Это было Евангелие от Верна Хиггинса, возглавлявшего факультет журналистики в университете штата Род-Айленд, где я получил свою степень. Многое из того, что я слышал во время учебы, влетело в одно ухо и вылетело из другого, но только не эта фраза, потому что профессор Хиггинс вбил ее словно молотком. Он говорил, что людям нужна доходчивость и краткость для того, чтобы начать процесс понимания.

Ваша настоящая работа как журналиста, говорил он своим ученикам, — дать людям факты, которые позволят им все понять и принять решение. Не надо выдумывать. Зачем все это изящество и высокопарные слова. Начните с начала, аккуратно перейдите к середине, так, чтобы одно событие логически перетекало в следующее, а затем уже и конец. Каждый репортаж, подчеркивал он, всегда должен иметь логический конец. И не смейте пускаться во все это ленивое дерьмо, типа: некоторые люди верят или по общему мнению. И обязательно ссылки на факты, это правило. Пишите все простым английским языком, без всяких украшений и прикрас. Полеты красноречия оставьте для страниц публицистики.

Думаю, вряд ли кто поверит, что это возможно, и моя карьера в «Неоновом Цирке» имела очень мало общего с изысканной писаниной, но я намерен сделать все как можно лучше сейчас: факты, события, от одного к другому. Начало, середина и конец.

По крайней мере, конец в настоящее время.

Хороший репортаж всегда начинается с пяти вопросов: «кто?», «что?», «когда?», «где?», и «почему?», если можно выяснить. В моем случае «почему?» — крепкий орешек.

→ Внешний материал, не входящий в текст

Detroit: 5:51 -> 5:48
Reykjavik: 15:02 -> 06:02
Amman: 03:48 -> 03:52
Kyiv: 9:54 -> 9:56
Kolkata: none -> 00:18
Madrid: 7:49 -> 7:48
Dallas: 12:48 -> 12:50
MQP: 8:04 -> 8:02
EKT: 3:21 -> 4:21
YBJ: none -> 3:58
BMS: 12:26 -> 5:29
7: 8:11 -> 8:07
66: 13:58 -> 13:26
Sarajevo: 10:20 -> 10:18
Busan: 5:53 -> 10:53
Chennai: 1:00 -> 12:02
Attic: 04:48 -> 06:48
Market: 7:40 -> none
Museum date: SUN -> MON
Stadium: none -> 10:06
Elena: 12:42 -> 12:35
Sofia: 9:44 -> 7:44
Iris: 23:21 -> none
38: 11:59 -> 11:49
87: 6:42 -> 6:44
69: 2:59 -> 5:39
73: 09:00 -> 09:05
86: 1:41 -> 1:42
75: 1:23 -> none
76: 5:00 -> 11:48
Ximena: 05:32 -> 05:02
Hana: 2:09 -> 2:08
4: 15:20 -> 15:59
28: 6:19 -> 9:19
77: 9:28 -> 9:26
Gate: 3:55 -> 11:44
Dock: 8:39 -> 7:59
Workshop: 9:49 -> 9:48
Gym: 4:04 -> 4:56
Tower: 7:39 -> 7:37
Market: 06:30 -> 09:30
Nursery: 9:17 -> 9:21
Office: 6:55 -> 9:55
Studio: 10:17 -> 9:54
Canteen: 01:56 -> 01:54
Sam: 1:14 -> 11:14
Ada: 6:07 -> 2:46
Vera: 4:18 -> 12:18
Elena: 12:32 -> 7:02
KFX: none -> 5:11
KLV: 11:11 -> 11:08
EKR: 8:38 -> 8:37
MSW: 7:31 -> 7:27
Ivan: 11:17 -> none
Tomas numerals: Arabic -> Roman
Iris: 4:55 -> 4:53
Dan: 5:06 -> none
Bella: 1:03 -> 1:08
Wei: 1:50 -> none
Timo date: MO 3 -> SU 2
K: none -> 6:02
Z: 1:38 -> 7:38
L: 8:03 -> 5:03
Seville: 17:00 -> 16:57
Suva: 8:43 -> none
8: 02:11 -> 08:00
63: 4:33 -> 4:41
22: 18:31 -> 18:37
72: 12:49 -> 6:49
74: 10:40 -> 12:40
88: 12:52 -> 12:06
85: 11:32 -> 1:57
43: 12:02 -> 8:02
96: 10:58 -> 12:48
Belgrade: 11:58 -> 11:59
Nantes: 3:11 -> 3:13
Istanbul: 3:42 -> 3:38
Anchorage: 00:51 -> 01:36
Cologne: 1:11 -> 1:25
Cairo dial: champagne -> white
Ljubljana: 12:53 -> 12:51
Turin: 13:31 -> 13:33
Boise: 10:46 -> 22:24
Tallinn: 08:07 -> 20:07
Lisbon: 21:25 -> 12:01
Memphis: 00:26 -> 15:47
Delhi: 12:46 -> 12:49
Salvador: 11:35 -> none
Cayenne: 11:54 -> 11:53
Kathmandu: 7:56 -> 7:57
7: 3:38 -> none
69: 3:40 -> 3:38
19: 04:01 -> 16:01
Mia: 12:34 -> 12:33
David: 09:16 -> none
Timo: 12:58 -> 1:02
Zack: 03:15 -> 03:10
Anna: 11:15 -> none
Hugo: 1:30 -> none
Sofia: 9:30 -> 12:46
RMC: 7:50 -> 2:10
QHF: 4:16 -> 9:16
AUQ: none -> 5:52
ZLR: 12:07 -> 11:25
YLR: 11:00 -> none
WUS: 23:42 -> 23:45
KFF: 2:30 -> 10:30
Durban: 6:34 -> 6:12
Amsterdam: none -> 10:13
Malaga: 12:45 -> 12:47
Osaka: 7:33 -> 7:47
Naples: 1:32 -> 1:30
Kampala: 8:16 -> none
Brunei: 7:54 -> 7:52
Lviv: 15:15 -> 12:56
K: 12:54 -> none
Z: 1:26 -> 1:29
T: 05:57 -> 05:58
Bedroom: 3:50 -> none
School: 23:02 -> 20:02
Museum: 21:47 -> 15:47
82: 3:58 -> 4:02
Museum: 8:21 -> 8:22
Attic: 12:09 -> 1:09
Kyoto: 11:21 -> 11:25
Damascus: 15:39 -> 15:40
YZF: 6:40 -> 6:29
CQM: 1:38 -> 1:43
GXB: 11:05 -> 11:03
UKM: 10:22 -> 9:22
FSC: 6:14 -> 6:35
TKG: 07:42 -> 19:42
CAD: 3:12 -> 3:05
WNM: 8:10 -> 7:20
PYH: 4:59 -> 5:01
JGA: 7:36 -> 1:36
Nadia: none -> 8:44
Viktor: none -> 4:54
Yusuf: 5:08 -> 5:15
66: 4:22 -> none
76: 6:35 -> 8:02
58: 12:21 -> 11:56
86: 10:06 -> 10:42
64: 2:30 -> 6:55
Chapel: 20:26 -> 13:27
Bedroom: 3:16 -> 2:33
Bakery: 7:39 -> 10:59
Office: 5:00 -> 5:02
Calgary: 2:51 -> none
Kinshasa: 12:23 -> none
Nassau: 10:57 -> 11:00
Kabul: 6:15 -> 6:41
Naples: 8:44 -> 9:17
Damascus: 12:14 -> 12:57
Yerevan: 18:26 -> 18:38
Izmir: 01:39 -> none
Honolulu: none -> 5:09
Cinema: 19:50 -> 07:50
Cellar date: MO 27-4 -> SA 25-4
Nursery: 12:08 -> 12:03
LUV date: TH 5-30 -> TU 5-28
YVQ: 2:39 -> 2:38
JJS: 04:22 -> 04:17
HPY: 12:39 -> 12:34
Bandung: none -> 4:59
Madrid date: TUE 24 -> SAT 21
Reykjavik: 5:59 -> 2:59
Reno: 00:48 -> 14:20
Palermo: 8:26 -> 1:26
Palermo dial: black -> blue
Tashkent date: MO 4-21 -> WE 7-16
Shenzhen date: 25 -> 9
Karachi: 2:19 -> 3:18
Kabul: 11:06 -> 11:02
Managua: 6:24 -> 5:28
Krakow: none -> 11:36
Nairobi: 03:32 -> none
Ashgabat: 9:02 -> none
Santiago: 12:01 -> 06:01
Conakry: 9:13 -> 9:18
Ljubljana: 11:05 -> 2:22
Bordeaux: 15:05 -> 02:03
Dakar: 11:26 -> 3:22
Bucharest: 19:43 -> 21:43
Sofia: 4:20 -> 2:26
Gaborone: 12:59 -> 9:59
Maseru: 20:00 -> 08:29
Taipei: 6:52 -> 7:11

Хотя «кто?» — это очень легко, — ваш бесстрашный рассказчик Майкл Андерсон. Мне было двадцать семь в то время, когда происходили эти события. Я окончил факультет журналистики Род — Айлендского университета со степенью бакалавра искусств. В течение двух лет после окончания колледжа я жил с родителями в Бруклине и работал на один из этих халявных веб-сайтов «Дэйли Шопперс», перепечатывал новостные страницы, вел разделы объявлений и купонов. Я постоянно направлял свое резюме (какое уж было), но, ни одна из газет в Нью-Йорке, Коннектикуте или Нью-Джерси не хотела меня нанимать. Это не было сюрпризом ни для меня, ни для моих родителей. Не потому, что мои оценки были хреновыми (это было не так), и не потому, что несколько моих опубликованных произведений — в основном рассказы, вышедшие в студенческой газете Род — Айлендского университета «Хорошая 5 центовая сигара» — были плохо написаны (пару из них даже были отмечены наградами), а потому, что газеты совсем никого не брали на работу. Даже наоборот.

(Если профессор Хиггинс увидел бы все эти скобки, он убил бы меня.)

Мои родители начали уговаривать, — мягко, аккуратно — чтобы я начал искать какую-нибудь другую работу.

— В смежной области, — сказал отец своим самым дипломатичным тоном. — Может быть, в рекламе.

— Реклама — не новости, — ответил я. — Реклама — это анти-новости.

Но я понял ход его мыслей: ему представлялось, как я, сорокалетний, ночью, продолжаю брать еду из их холодильника. Бездельник высшей пробы.

Скрепя сердце, я принялся составлять список возможных рекламных фирм, которые могли бы нанять молодого составителя рекламных объявлений с милой физиономией, но без опыта работы. Позже, ночью, перед тем, как я запланировал начать рассылку копии своего резюме в фирмы из этого списка, мне в голову пришла идея. Иногда — часто — когда лежу ночью без сна, я размышляю, как изменилась бы моя жизнь, если бы эта глупая идея не пришла мне в голову.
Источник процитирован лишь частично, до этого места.